Home Place, High Kelling was originally named Voewood, subsequently Kelling Place and Thornfield Hall. It was built for the Reverend Percy Robert Lloyd (1868–1937). Lloyd was the tenth son of the publisher and paper manufacturer Edward Lloyd (1815–1890). He was born in Water House, Walthamstow, which had been the childhood home of William Morris, and educated at Eastbourne College. In 1887 he went up to Pembroke College, Oxford. Both at Eastbourne and Oxford he was a noted athlete, although he suffered periodically from unknown health problems. After taking his degree in 1891 he went to Ely Theological College and was ordained three years later, taking a curacy at St Andrew's Church, Lincoln. He stayed here for six years, during which time he married Dorothea Mallam (1874–1907). She was the eldest child of James Thomas Mallam (1850–1915) of Oxford, a family which had connections with the Pre-Raphaelites. With the help of his wife he translated and arranged in English a Tibetan novel by Albert Arthur Yongden, "Lama Yongden", entitled Mipam. He also co-authored a work on the Habsburgs and Italy. In around 1900 he left Lincoln to undertake work with the Diocese of Norwich. It is at around this point that he presumably commissioned E.S. Prior. The money used to pay for the house - £60,000 - most probably derived from a stake in the family business, now run by his elder brother Frank.

Work began in 1903, with the construction of various outbuildings, including thatched semi-detached gardeners' cottages and a complex of gardens. Initially experiments with construction techniques using materials derived from the site were carried out, for example in the construction of the walls of vegetable garden. The main house was not begun until 1904, when the sunken flower garden, 1 acre and 6 ft deep, was excavated to provide aggregates for the construction of the house itself. Pebbles were used for facing the walls, gravel for concrete and sand for general building purposes. Surface earth was used for the terraces. The excess ballast produced was sold to local authorities. Local carstone was employed, quarried near Sandringham, as were tiles made of local Norfolk clay, though some materials had to be got from Cambridgeshire when supplies ran out. Oak was also obtained locally. The house is constructed of mass concrete made of local lime and the materials derived from the site. The flint facing is tied to the external walls with carstone and fixed to the core with bricks. The lace coursings of tile-bricks binds and reinforces the structure. Galletting with flints was widely used. The floors are of concrete reinforced with iron chains. The roof is covered in local pantiles.

The patterning and modelling of the wall surfaces and the colours and texturing of the building are pronounced. The exterior surfaces are highly decorated. The patterning makes reference to the local tradition of diaper and zigzag patterns in the brickwork of cottages and farm buildings. Tiles were extensively employed, forming the surrounds of the first floor windows, as lintels in herringbone patterns and as decorative bands and patterns. Tiles and narrow courses of brick were used in twisted neo-Tudor chimney stacks. Prior did not employ a general contractor in the building. Electrical services were executed under contract, but the main construction work was supervised and labour and materials purchased by Prior's site clerk, Randall Wells (1877–1942) and Mr Blower, a local bricklayer. Prior believed that contract systems would result in "only the most mechanical expressions of design" being brought to fruition. Randall Wells had been discovered by William Lethaby in 1902 and had acted as his resident clerk of works at All Saints' Church, Brockhampton, Herefordshire. Randall Wells had received a practical training in joinery, founding as well as architecture. He ran his own practice as well as working for other architects.

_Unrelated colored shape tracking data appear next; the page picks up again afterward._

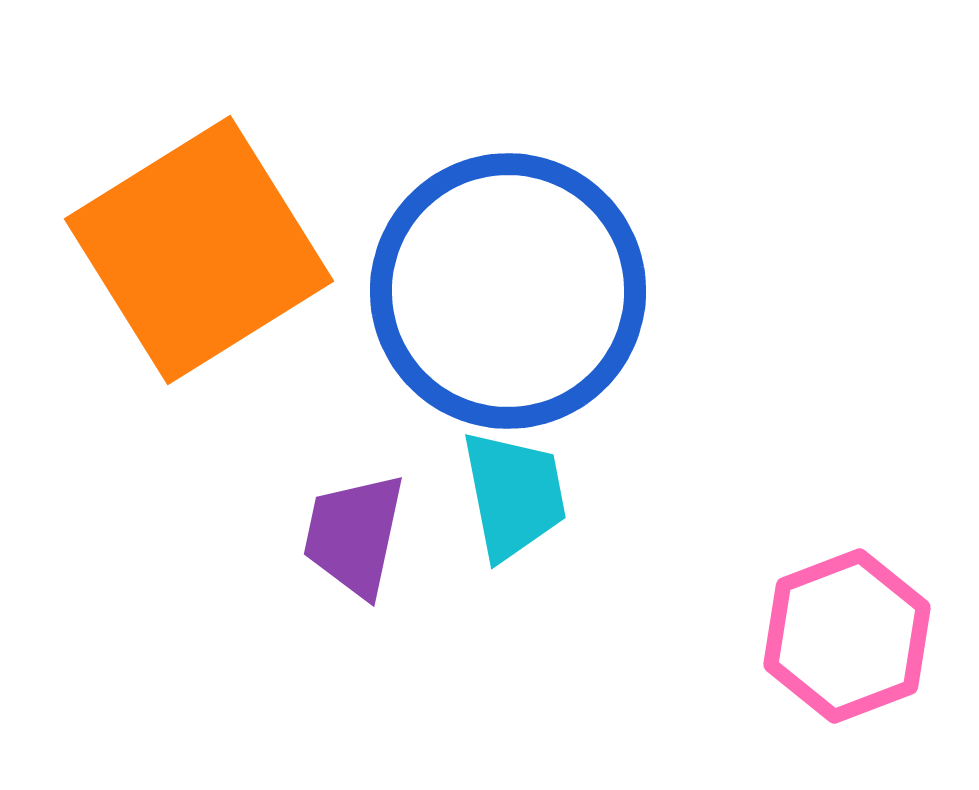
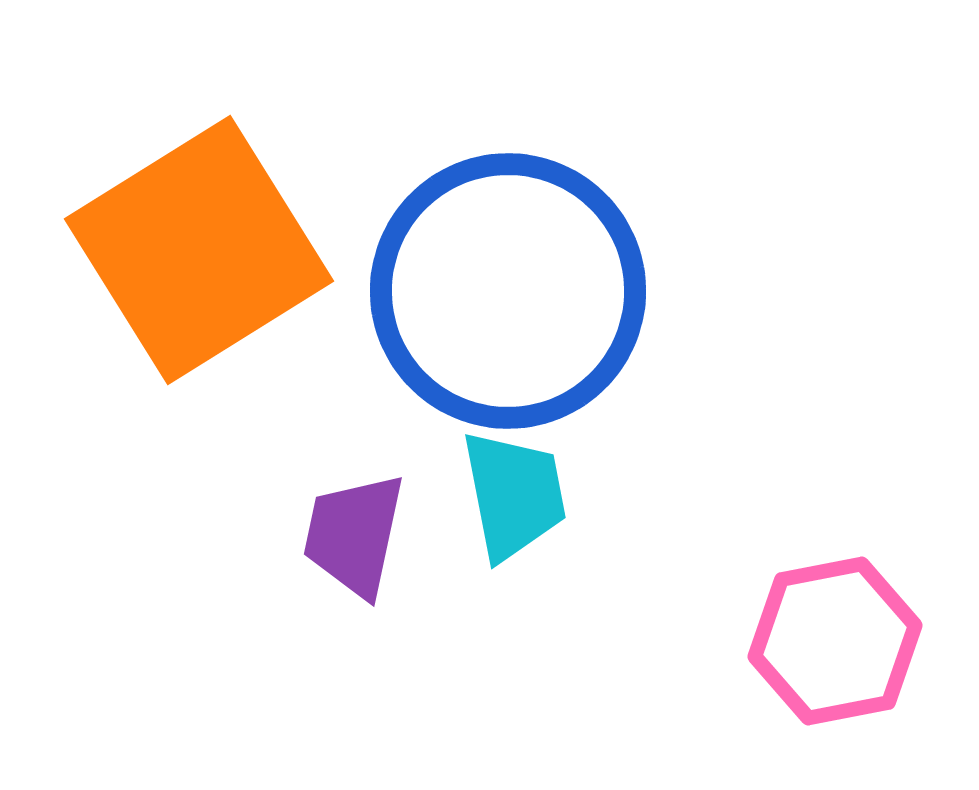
pink hexagon: moved 12 px left, 5 px down; rotated 10 degrees clockwise
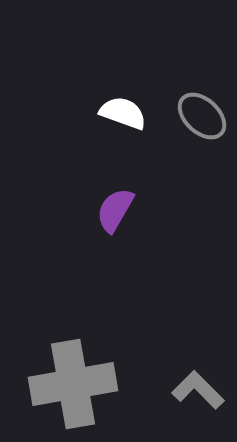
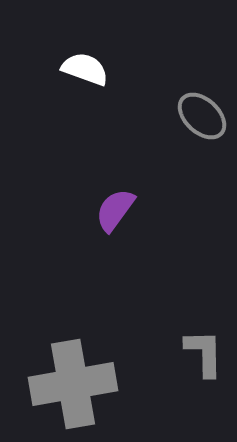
white semicircle: moved 38 px left, 44 px up
purple semicircle: rotated 6 degrees clockwise
gray L-shape: moved 6 px right, 37 px up; rotated 44 degrees clockwise
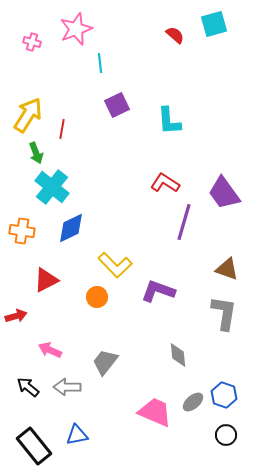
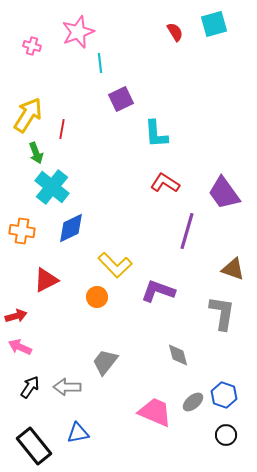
pink star: moved 2 px right, 3 px down
red semicircle: moved 3 px up; rotated 18 degrees clockwise
pink cross: moved 4 px down
purple square: moved 4 px right, 6 px up
cyan L-shape: moved 13 px left, 13 px down
purple line: moved 3 px right, 9 px down
brown triangle: moved 6 px right
gray L-shape: moved 2 px left
pink arrow: moved 30 px left, 3 px up
gray diamond: rotated 10 degrees counterclockwise
black arrow: moved 2 px right; rotated 85 degrees clockwise
blue triangle: moved 1 px right, 2 px up
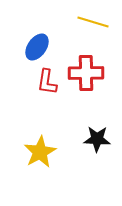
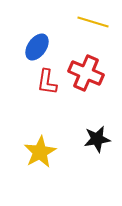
red cross: rotated 24 degrees clockwise
black star: rotated 12 degrees counterclockwise
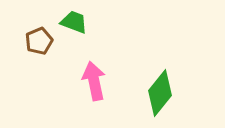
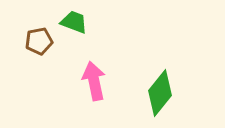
brown pentagon: rotated 12 degrees clockwise
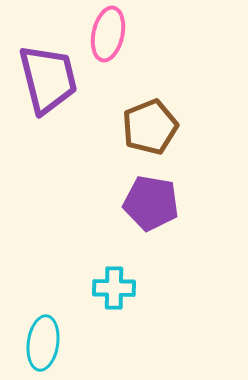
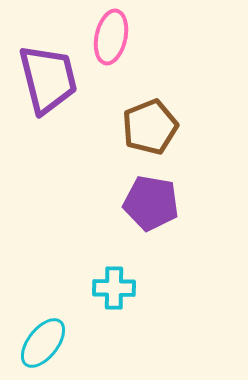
pink ellipse: moved 3 px right, 3 px down
cyan ellipse: rotated 30 degrees clockwise
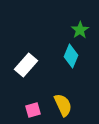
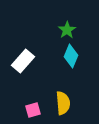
green star: moved 13 px left
white rectangle: moved 3 px left, 4 px up
yellow semicircle: moved 2 px up; rotated 20 degrees clockwise
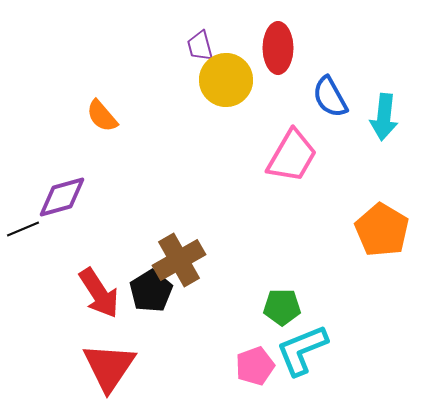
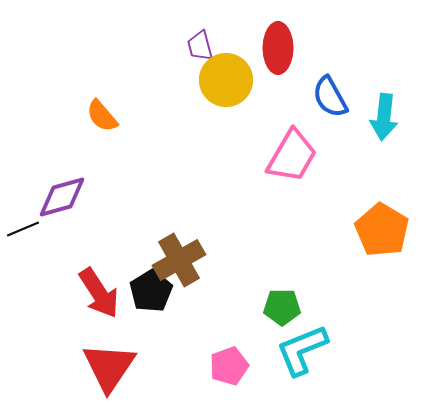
pink pentagon: moved 26 px left
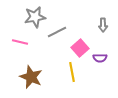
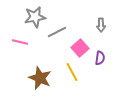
gray arrow: moved 2 px left
purple semicircle: rotated 80 degrees counterclockwise
yellow line: rotated 18 degrees counterclockwise
brown star: moved 9 px right, 1 px down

Unfortunately a new isolation hospital was constructed next door shortly after completion of Home Place. It is believed that Mrs Lloyd, concerned about the possibility of contracting TB from her neighbours in the sanatorium, decided that she could not remain in residence. As a result, the house was rented out shortly after completion. Mrs Lloyd herself died in 1907, and is buried in Cuddesdon in Oxfordshire. It was then used as by the Rev. Frederic Meyrick-Jones as the site for a "crammer" school before being sold to Leicester City Council in 1929. Percy Lloyd lived a nomadic lifestyle after the sale of Home Place. His 'retirement', to the extent that he ever worked, was spent in Italy and the Riviera. He died in 1937 at 2, The Grand Palais, Monte Carlo. He was survived by a son and a daughter.

===Layout and style===

The house is based on a butterfly plan. The three storey central portion of the house is flanked by splayed two-storey wings. The plan enabled Prior to maximise views out and to give the best orientation to a range of rooms. He could also relate the external spaces to the internal areas. The area contained within the splay faced the gardens, with the northern of the wings acting as the entrance, with a two-storey porch and daylight basement. This wing also contained the library and billiard room at ground floor level. The wing opposite contained the kitchen and service accommodation together with the dining room. The fruit and vegetable garden lay adjacent. The entrance, through oak doors, leads into a six-sided hall up a straight flight of Hoptonwood stone stairs into an octagonal lobby. The main staircase lies to the left filing the triangular space generated by the butterfly plan. It has a massive oak frame and twisted oak balusters. A corridor with an open oak beam roofs leads from the lobby to the east wing on the garden side. The door to the left immediately before the stairwell leads to the original billiard room. This is essentially an octagonal room with a fireplace to the east. A door at the eastern end provides access to the great hall to the left of the fireplace. To the right of the lobby, a door leads into the library. This is again octagonal, with a fireplace to the north west corner. The room is extensively glazed with fenestration to all walls except that to the hall. The cloister lies to the south wall. It retains its built-in seats facing on to the terraced garden. The cloister served to control natural lighting to the library. The cloister space has now been incorporated into the library by glazing the original open arches with metal framed doors and windows. The original external glazed doors that lead from the library to the cloister have now been removed.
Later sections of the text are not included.